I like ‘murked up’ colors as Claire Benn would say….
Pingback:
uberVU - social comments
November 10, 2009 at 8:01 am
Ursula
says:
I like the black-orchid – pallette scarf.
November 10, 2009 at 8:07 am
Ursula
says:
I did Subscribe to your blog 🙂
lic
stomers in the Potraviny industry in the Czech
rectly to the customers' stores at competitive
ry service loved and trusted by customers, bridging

==

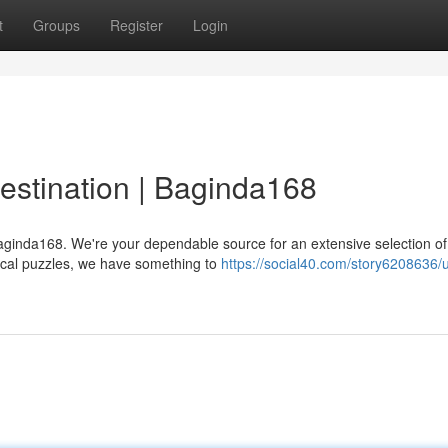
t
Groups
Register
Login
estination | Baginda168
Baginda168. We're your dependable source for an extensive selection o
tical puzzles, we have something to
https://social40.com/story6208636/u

---

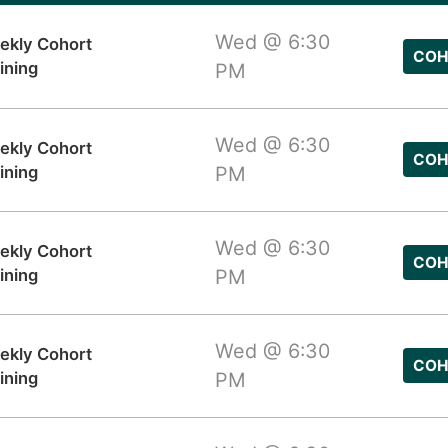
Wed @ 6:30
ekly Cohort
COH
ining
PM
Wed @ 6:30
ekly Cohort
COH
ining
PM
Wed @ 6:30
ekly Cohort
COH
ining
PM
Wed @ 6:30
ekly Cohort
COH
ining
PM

Work order> Copy out each line of the records above that includes "like".

Task result>
I like ‘murked up’ colors as Claire Benn would say….
I like the black-orchid – pallette scarf.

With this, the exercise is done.